• _WHAT IS EXPECTED_:
Search the entries below for the word "zmniejszyć" and copy every line where it appears.

[Collected data entries]
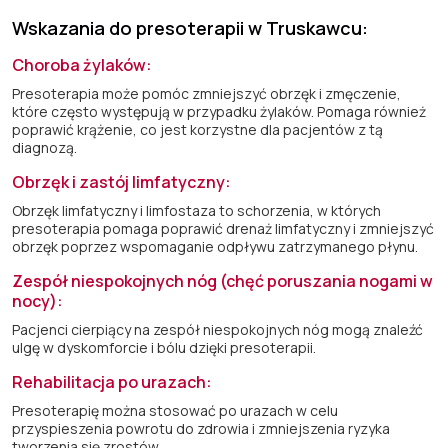
Wskazania do presoterapii w Truskawcu:
Choroba żylaków:
Presoterapia może pomóc zmniejszyć obrzęk i zmęczenie,
które często występują w przypadku żylaków. Pomaga również
poprawić krążenie, co jest korzystne dla pacjentów z tą
diagnozą.
Obrzęk i zastój limfatyczny:
Obrzęk limfatyczny i limfostaza to schorzenia, w których
presoterapia pomaga poprawić drenaż limfatyczny i zmniejszyć
obrzęk poprzez wspomaganie odpływu zatrzymanego płynu.
Zespół niespokojnych nóg (chęć poruszania nogami w
nocy):
Pacjenci cierpiący na zespół niespokojnych nóg mogą znaleźć
ulgę w dyskomforcie i bólu dzięki presoterapii.
Rehabilitacja po urazach:
Presoterapię można stosować po urazach w celu
przyspieszenia powrotu do zdrowia i zmniejszenia ryzyka
tworzenia się zrostów.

• _WRITTEN REPLY_:
Presoterapia może pomóc zmniejszyć obrzęk i zmęczenie,
presoterapia pomaga poprawić drenaż limfatyczny i zmniejszyć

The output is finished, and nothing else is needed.